On West Island in Fairhaven Massachusetts were 400 pre-war cottages on 5000 square foot lots. Each cottage had its own cesspool and well. The soils of dense glacial till were so poor that no further development was permitted and the rest of the island was given to the State.
Eventually, the 400 cottages received electrical power and town water services which increased their use from 2 months to 12 months a year. Ultimately wastewater broke through to the surface and threatened the public health. The town’s treatment plant was too far away to solve the issue. With no apparent solution, property values plummeted.
The town manager, an engineer, was determined to resolve the problem. However, his challenges were geological, technical, regulatory, social and financial. They represented a complexity that would overwhelm most small communities. In short he found a permeable sand layer twenty feet below the surface which solved his disposal problem.

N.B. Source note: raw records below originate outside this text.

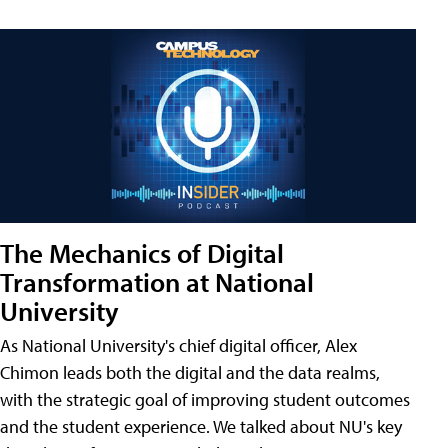
The Mechanics of Digital
Transformation at National
University
As National University's chief digital officer, Alex
Chimon leads both the digital and the data realms,
with the strategic goal of improving student outcomes
and the student experience. We talked about NU's key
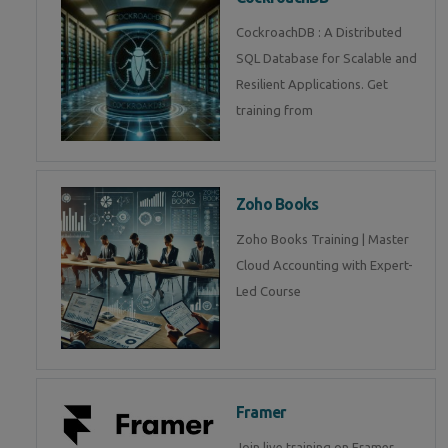
CockroachDB : A Distributed
SQL Database for Scalable and
Resilient Applications. Get
training from
Zoho Books
Zoho Books Training | Master
Cloud Accounting with Expert-
Led Course
Framer
Join live training on Framer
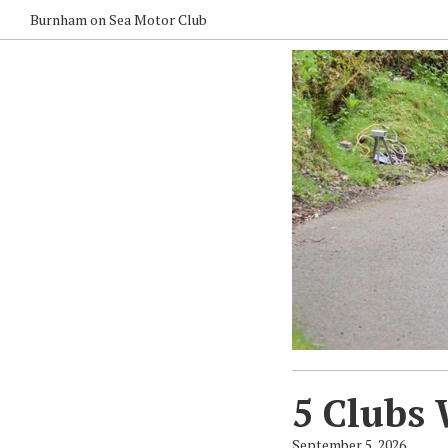
Burnham on Sea Motor Club
5 Clubs 
September 5, 2026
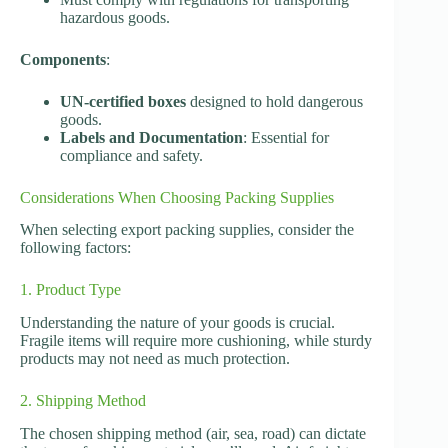
hazardous goods.
Components
:
UN-certified boxes
designed to hold dangerous
goods.
Labels and Documentation
: Essential for
compliance and safety.
Considerations When Choosing Packing Supplies
When selecting export packing supplies, consider the
following factors:
1. Product Type
Understanding the nature of your goods is crucial.
Fragile items will require more cushioning, while sturdy
products may not need as much protection.
2. Shipping Method
The chosen shipping method (air, sea, road) can dictate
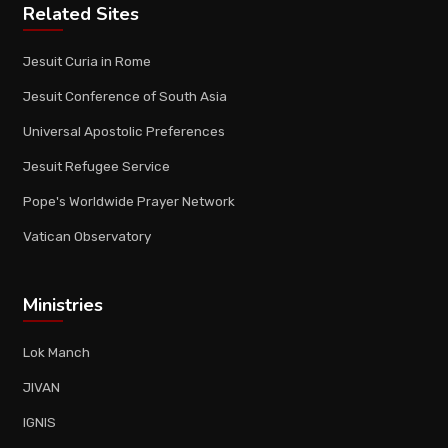
Related Sites
Jesuit Curia in Rome
Jesuit Conference of South Asia
Universal Apostolic Preferences
Jesuit Refugee Service
Pope's Worldwide Prayer Network
Vatican Observatory
Ministries
Lok Manch
JIVAN
IGNIS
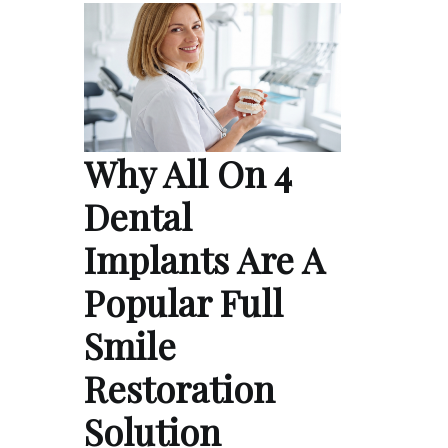
Why All On 4
Dental
Implants Are A
Popular Full
Smile
Restoration
Solution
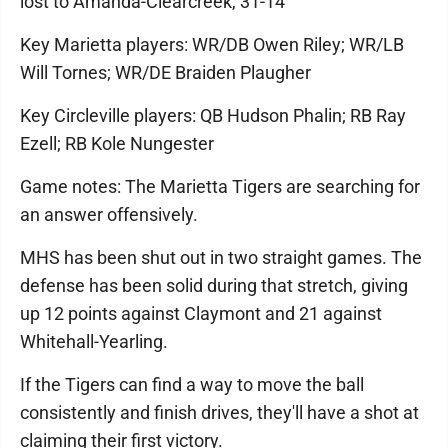
lost to Amanda-Clearcreek, 31-14
Key Marietta players: WR/DB Owen Riley; WR/LB
Will Tornes; WR/DE Braiden Plaugher
Key Circleville players: QB Hudson Phalin; RB Ray
Ezell; RB Kole Nungester
Game notes: The Marietta Tigers are searching for
an answer offensively.
MHS has been shut out in two straight games. The
defense has been solid during that stretch, giving
up 12 points against Claymont and 21 against
Whitehall-Yearling.
If the Tigers can find a way to move the ball
consistently and finish drives, they'll have a shot at
claiming their first victory.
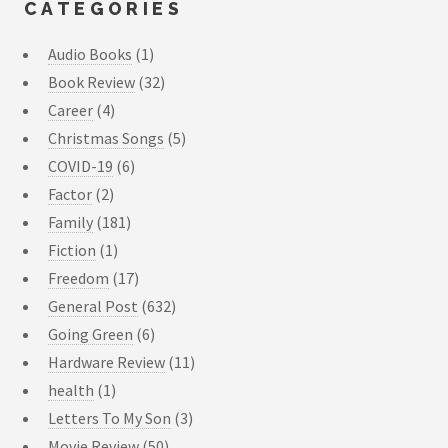
CATEGORIES
Audio Books
(1)
Book Review
(32)
Career
(4)
Christmas Songs
(5)
COVID-19
(6)
Factor
(2)
Family
(181)
Fiction
(1)
Freedom
(17)
General Post
(632)
Going Green
(6)
Hardware Review
(11)
health
(1)
Letters To My Son
(3)
Movie Review
(50)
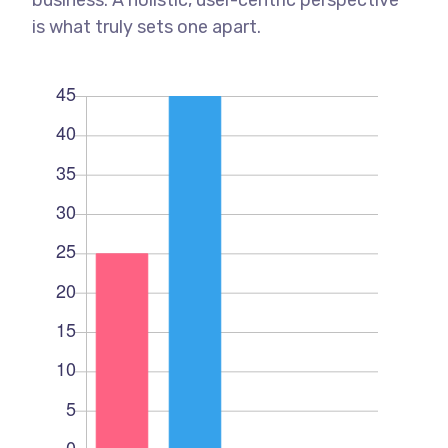
is what truly sets one apart.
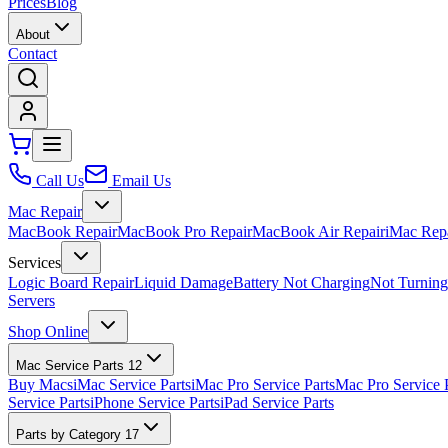
Prices
Blog
About
Contact
Call Us
Email Us
Mac Repair
MacBook Repair
MacBook Pro Repair
MacBook Air Repair
iMac Rep
Services
Logic Board Repair
Liquid Damage
Battery Not Charging
Not Turnin
Servers
Shop Online
Mac Service Parts
12
Buy Macs
iMac Service Parts
iMac Pro Service Parts
Mac Pro Service 
Service Parts
iPhone Service Parts
iPad Service Parts
Parts by Category
17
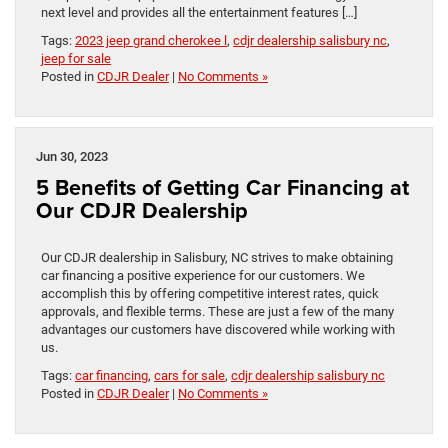
next level and provides all the entertainment features […]
Tags:
2023 jeep grand cherokee l
,
cdjr dealership salisbury nc
,
jeep for sale
Posted in
CDJR Dealer
|
No Comments »
Jun 30, 2023
5 Benefits of Getting Car Financing at
Our CDJR Dealership
Our CDJR dealership in Salisbury, NC strives to make obtaining
car financing a positive experience for our customers. We
accomplish this by offering competitive interest rates, quick
approvals, and flexible terms. These are just a few of the many
advantages our customers have discovered while working with
us.
Tags:
car financing
,
cars for sale
,
cdjr dealership salisbury nc
Posted in
CDJR Dealer
|
No Comments »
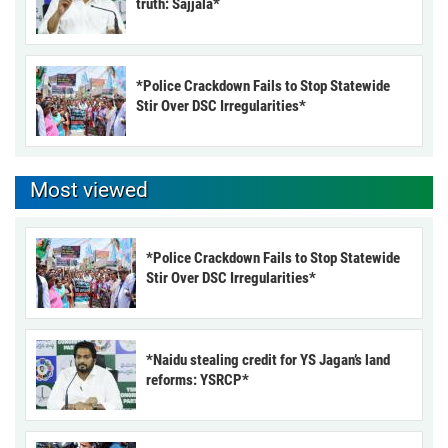
truth: Sajjala*
*Police Crackdown Fails to Stop Statewide
Stir Over DSC Irregularities*
Most viewed
*Police Crackdown Fails to Stop Statewide
Stir Over DSC Irregularities*
*Naidu stealing credit for YS Jagan’s land
reforms: YSRCP*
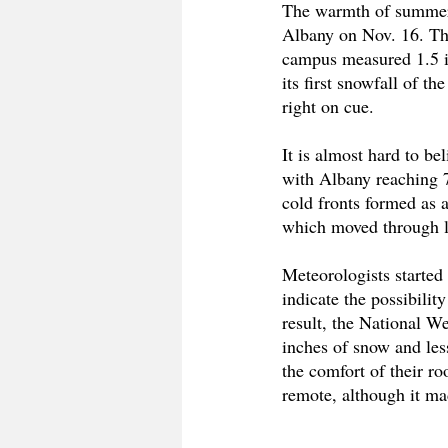
The warmth of summer is
Albany on Nov. 16. Th
campus measured 1.5 in
its first snowfall of t
right on cue. 
It is almost hard to b
with Albany reaching 7
cold fronts formed as a
which moved through la
Meteorologists started
indicate the possibili
result, the National W
inches of snow and less
the comfort of their ro
remote, although it m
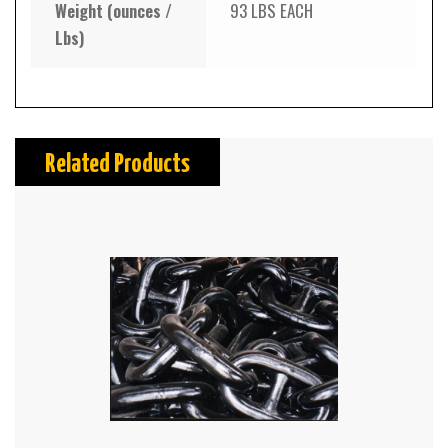
Weight (ounces /
93 LBS EACH
Lbs)
Related Products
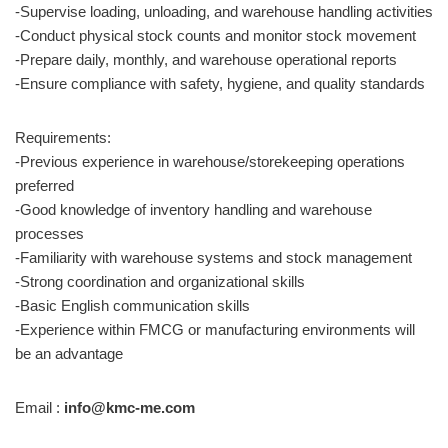
-Supervise loading, unloading, and warehouse handling activities
-Conduct physical stock counts and monitor stock movement
-Prepare daily, monthly, and warehouse operational reports
-Ensure compliance with safety, hygiene, and quality standards
Requirements:
-Previous experience in warehouse/storekeeping operations
preferred
-Good knowledge of inventory handling and warehouse
processes
-Familiarity with warehouse systems and stock management
-Strong coordination and organizational skills
-Basic English communication skills
-Experience within FMCG or manufacturing environments will
be an advantage
Email :
info@kmc-me.com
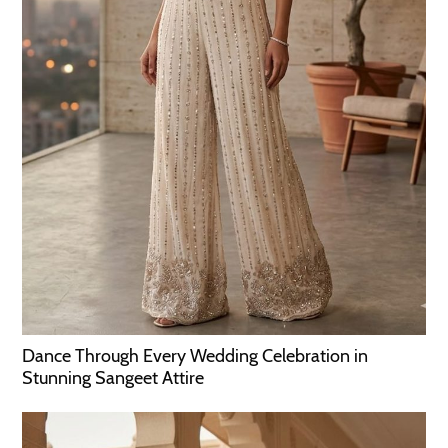
Dance Through Every Wedding Celebration in
Stunning Sangeet Attire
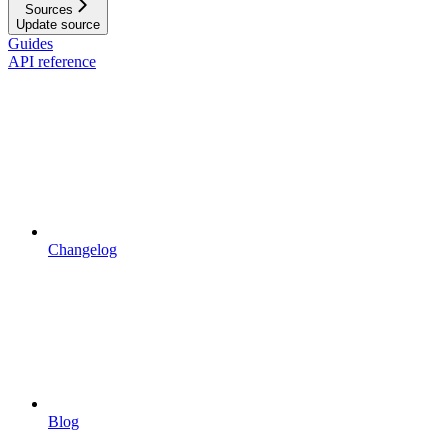
Sources
Update source
Guides
API reference
Changelog
Blog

He was able to procure Rural Utility Service grants and loans, however, they were not sufficient. Because a municipality can repair a public hazard on private land and charge the property owner for the betterment he worked with the property owners to develop a solution He organized a strategy wherein public health officials condemned the properties which allowed the town to impose a schedule of payments sufficient to complete the project. Once the project had been completed, responsibility for the system was transferred to the Fairhaven Department of Public Works. When it was completed the town manager reported that “property values increased 50% and in, some cases, quintupled.”
Everything that was done was available under current law.